(Collected data)

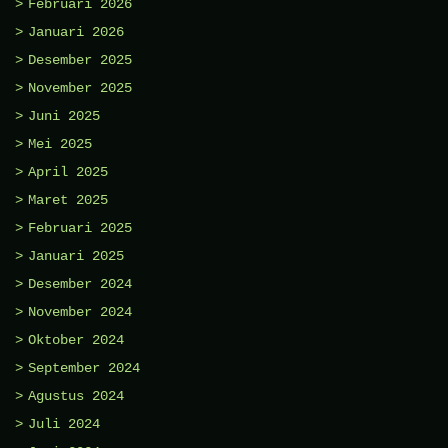
Februari 2026
Januari 2026
Desember 2025
November 2025
Juni 2025
Mei 2025
April 2025
Maret 2025
Februari 2025
Januari 2025
Desember 2024
November 2024
Oktober 2024
September 2024
Agustus 2024
Juli 2024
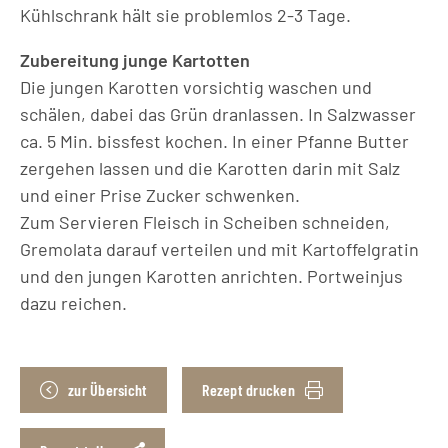
Kühlschrank hält sie problemlos 2-3 Tage.
Zubereitung junge Kartotten
Die jungen Karotten vorsichtig waschen und
schälen, dabei das Grün dranlassen. In Salzwasser
ca. 5 Min. bissfest kochen. In einer Pfanne Butter
zergehen lassen und die Karotten darin mit Salz
und einer Prise Zucker schwenken.
Zum Servieren Fleisch in Scheiben schneiden,
Gremolata darauf verteilen und mit Kartoffelgratin
und den jungen Karotten anrichten. Portweinjus
dazu reichen.
zur Übersicht
Rezept drucken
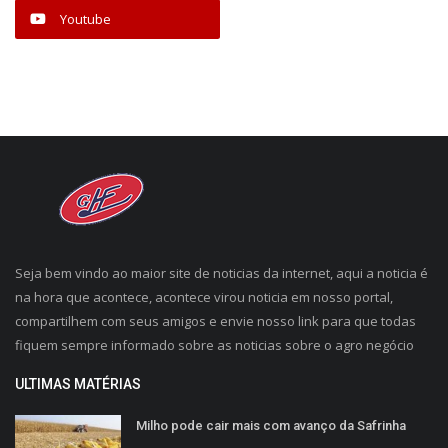
Youtube
Seja bem vindo ao maior site de noticias da internet, aqui a noticia é
na hora que acontece, acontece virou noticia em nosso portal,
compartilhem com seus amigos e envie nosso link para que todas
fiquem sempre informado sobre as noticias sobre o agro negócio
ULTIMAS MATÉRIAS
Milho pode cair mais com avanço da Safrinha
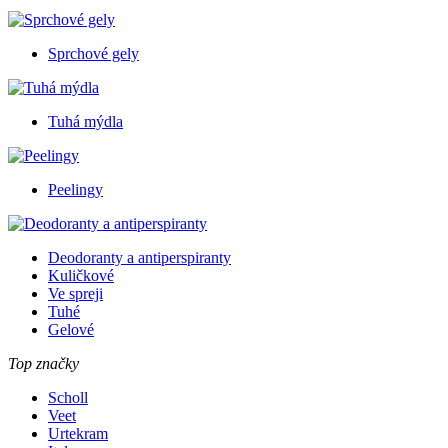
Sprchové gely
Tuhá mýdla
Peelingy
Deodoranty a antiperspiranty
Kuličkové
Ve spreji
Tuhé
Gelové
Top značky
Scholl
Veet
Urtekram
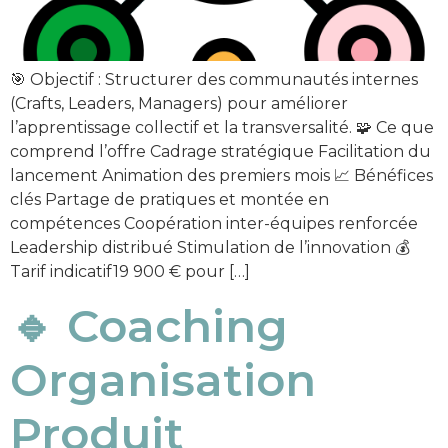
🎯 Objectif : Structurer des communautés internes
(Crafts, Leaders, Managers) pour améliorer
l’apprentissage collectif et la transversalité. 🧩 Ce que
comprend l’offre Cadrage stratégique Facilitation du
lancement Animation des premiers mois 📈 Bénéfices
clés Partage de pratiques et montée en
compétences Coopération inter-équipes renforcée
Leadership distribué Stimulation de l’innovation 💰
Tarif indicatif19 900 € pour […]
🔹 Coaching
Organisation
Produit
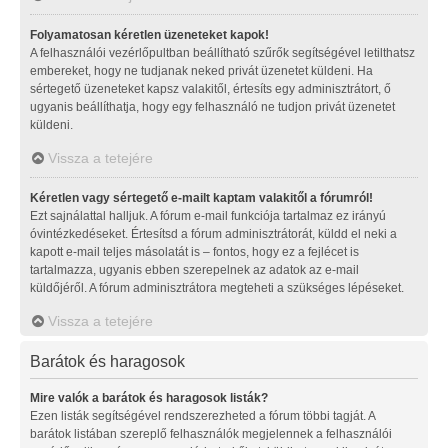
Folyamatosan kéretlen üzeneteket kapok!
A felhasználói vezérlőpultban beállítható szűrők segítségével letilthatsz
embereket, hogy ne tudjanak neked privát üzenetet küldeni. Ha
sértegető üzeneteket kapsz valakitől, értesíts egy adminisztrátort, ő
ugyanis beállíthatja, hogy egy felhasználó ne tudjon privát üzenetet
küldeni.
Vissza a tetejére
Kéretlen vagy sértegető e-mailt kaptam valakitől a fórumról!
Ezt sajnálattal halljuk. A fórum e-mail funkciója tartalmaz ez irányú
óvintézkedéseket. Értesítsd a fórum adminisztrátorát, küldd el neki a
kapott e-mail teljes másolatát is – fontos, hogy ez a fejlécet is
tartalmazza, ugyanis ebben szerepelnek az adatok az e-mail
küldőjéről. A fórum adminisztrátora megteheti a szükséges lépéseket.
Vissza a tetejére
Barátok és haragosok
Mire valók a barátok és haragosok listák?
Ezen listák segítségével rendszerezheted a fórum többi tagját. A
barátok listában szereplő felhasználók megjelennek a felhasználói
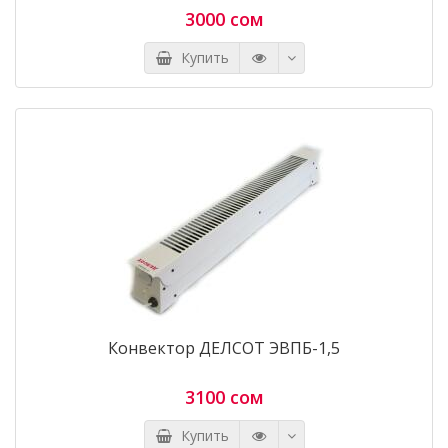
3000 сом
Купить
Конвектор ДЕЛСОТ ЭВПБ-1,5
3100 сом
Купить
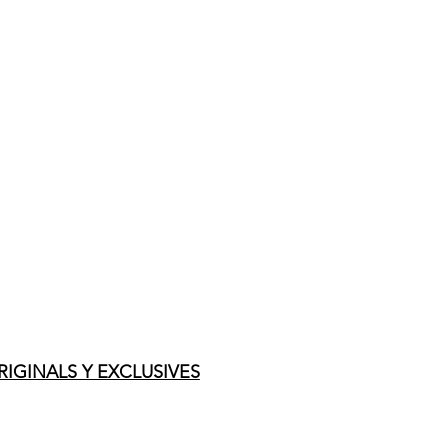
IGINALS Y EXCLUSIVES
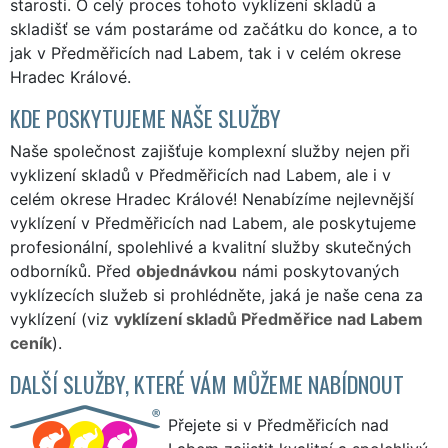
starosti. O celý proces tohoto vyklízení skladů a
skladišť se vám postaráme od začátku do konce, a to
jak v Předměřicích nad Labem, tak i v celém okrese
Hradec Králové.
KDE POSKYTUJEME NAŠE SLUŽBY
Naše společnost zajišťuje komplexní služby nejen při
vyklizení skladů v Předměřicích nad Labem, ale i v
celém okrese Hradec Králové! Nenabízíme nejlevnější
vyklízení v Předměřicích nad Labem, ale poskytujeme
profesionální, spolehlivé a kvalitní služby skutečných
odborníků. Před
objednávkou
námi poskytovaných
vyklízecích služeb si prohlédněte, jaká je naše cena za
vyklízení (viz
vyklízení skladů Předměřice nad Labem
ceník
).
DALŠÍ SLUŽBY, KTERÉ VÁM MŮŽEME NABÍDNOUT
Přejete si v Předměřicích nad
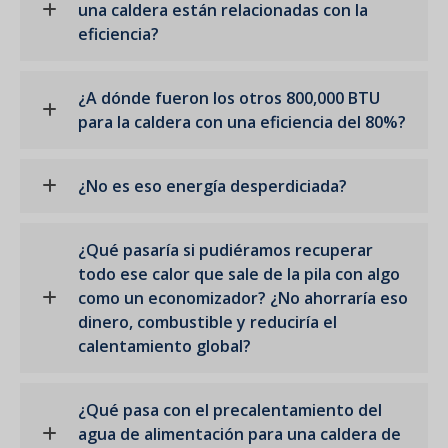
una caldera están relacionadas con la
eficiencia?
¿A dónde fueron los otros 800,000 BTU
para la caldera con una eficiencia del 80%?
¿No es eso energía desperdiciada?
¿Qué pasaría si pudiéramos recuperar
todo ese calor que sale de la pila con algo
como un economizador? ¿No ahorraría eso
dinero, combustible y reduciría el
calentamiento global?
¿Qué pasa con el precalentamiento del
agua de alimentación para una caldera de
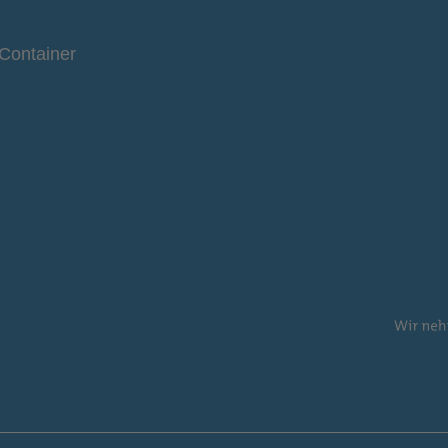
Container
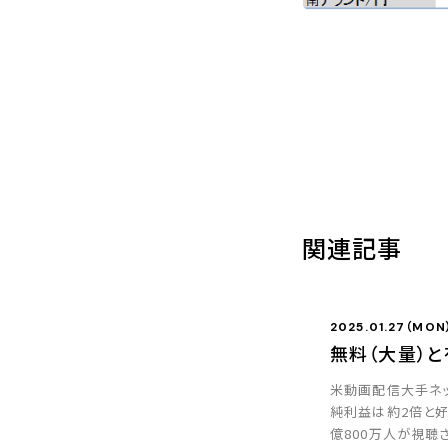
関連記事
2025.01.27（MON
無料（大量）と
米動画配信大手ネッ
純利益は約2倍と好
億800万人が視聴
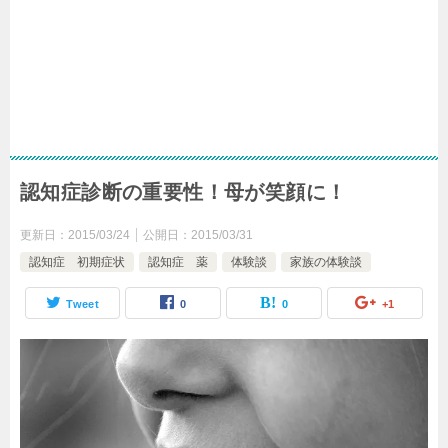
認知症診断の重要性！母が笑顔に！
更新日：
2015/03/24
公開日：
2015/03/31
認知症 初期症状
認知症 薬
体験談
家族の体験談
Tweet
0
0
+1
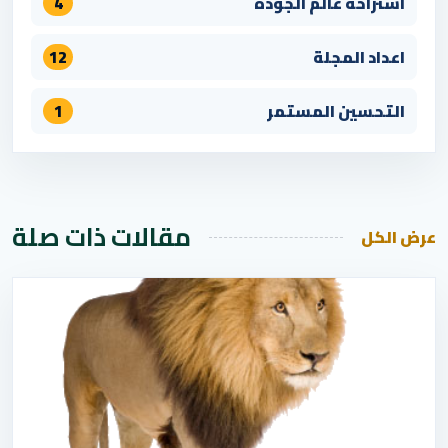
استراحة عالم الجودة
4
اعداد المجلة
12
التحسين المستمر
1
مقالات ذات صلة
عرض الكل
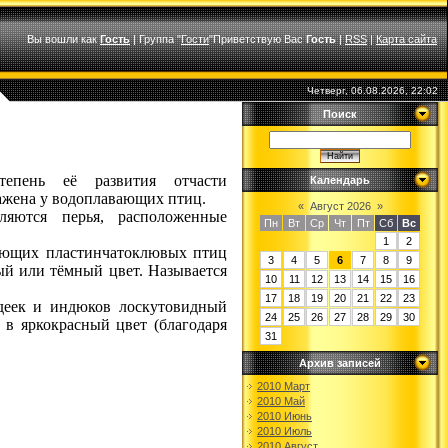
Вы вошли как
Гость
|
Группа
"
Гости
"
Приветствую Вас
Гость
|
RSS
|
Карта сайта
Четверг, 06.08.2026, 22:02
Поиск
тепень её развития отчасти
Календарь
ражена у водоплавающих птиц.
«
Август 2026
»
яются перья, расположенные
Пн
Вт
Ср
Чт
Пт
Сб
Вс
1
2
вающих пластинчатоклювых птиц
3
4
5
6
7
8
9
ый или тёмный цвет. Называется
10
11
12
13
14
15
16
17
18
19
20
21
22
23
ндеек и индюков лоскутовидный
24
25
26
27
28
29
30
 в яркокрасный цвет (благодаря
31
Архив записей
2010 Март
2010 Май
2010 Июнь
2010 Июль
2010 Август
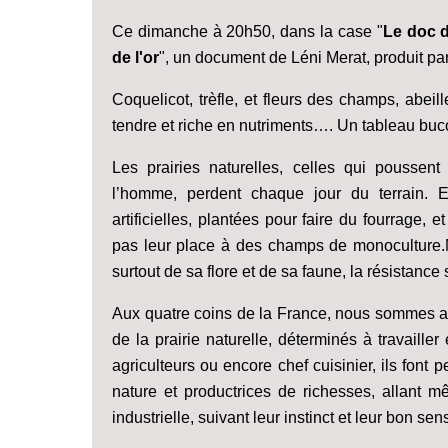
Ce dimanche à 20h50, dans la case "
Le doc 
de l'or
", un document de Léni Merat, produit par
Coquelicot, trèfle, et fleurs des champs, abei
tendre et riche en nutriments…. Un tableau buco
Les prairies naturelles, celles qui poussent
l’homme, perdent chaque jour du terrain. E
artificielles, plantées pour faire du fourrage,
pas leur place à des champs de monoculture.Ma
surtout de sa flore et de sa faune, la résistance
Aux quatre coins de la France, nous sommes a
de la prairie naturelle, déterminés à travaille
agriculteurs ou encore chef cuisinier, ils fon
nature et productrices de richesses, allant mê
industrielle, suivant leur instinct et leur bon se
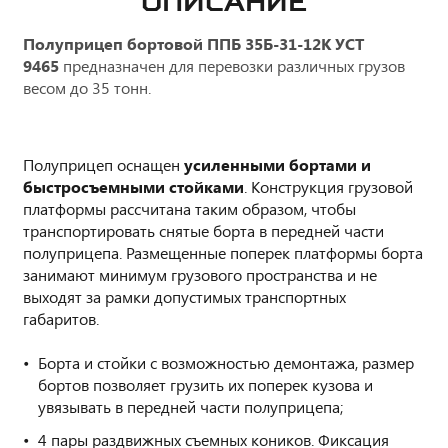
ОПИСАНИЕ
Полуприцеп бортовой ППБ 35Б-31-12К УСТ
9465
предназначен для перевозки различных грузов
весом до 35 тонн.
Полуприцеп оснащен
усиленными бортами и
быстросъемными стойками
. Конструкция грузовой
платформы рассчитана таким образом, чтобы
транспортировать снятые борта в передней части
полуприцепа. Размещенные поперек платформы борта
занимают минимум грузового пространства и не
выходят за рамки допустимых транспортных
габаритов.
Борта и стойки с возможностью демонтажа, размер
бортов позволяет грузить их поперек кузова и
увязывать в передней части полуприцепа;
4 пары раздвижных съемных коников. Фиксация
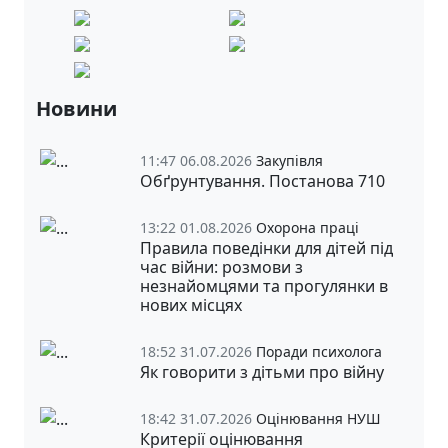
Новини
11:47 06.08.2026
Закупівля
Обґрунтування. Постанова 710
13:22 01.08.2026
Охорона праці
Правила поведінки для дітей під
час війни: розмови з
незнайомцями та прогулянки в
нових місцях
18:52 31.07.2026
Поради психолога
Як говорити з дітьми про війну
18:42 31.07.2026
Оцінювання НУШ
Критерії оцінювання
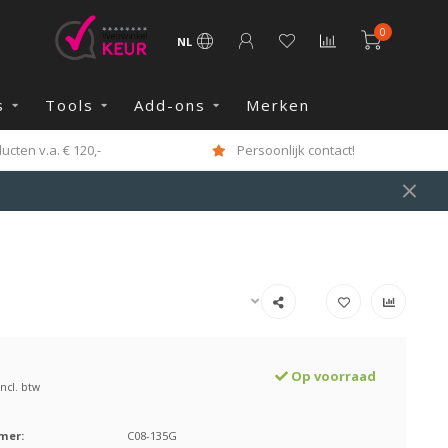
0
NL
s
Tools
Add-ons
Merken
cten v.a. € 120,-
Persoonlijk contact!
Op voorraad
Incl. btw
mer:
C08-135G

Work required: Beginning at the line with "starosti. O celý" and ending at the line with "vyklizení skladů v", reproduce each line of the data above exactly, and add no other lines.

Solution to the exercise:
starosti. O celý proces tohoto vyklízení skladů a
skladišť se vám postaráme od začátku do konce, a to
jak v Předměřicích nad Labem, tak i v celém okrese
Hradec Králové.
KDE POSKYTUJEME NAŠE SLUŽBY
Naše společnost zajišťuje komplexní služby nejen při
vyklizení skladů v Předměřicích nad Labem, ale i v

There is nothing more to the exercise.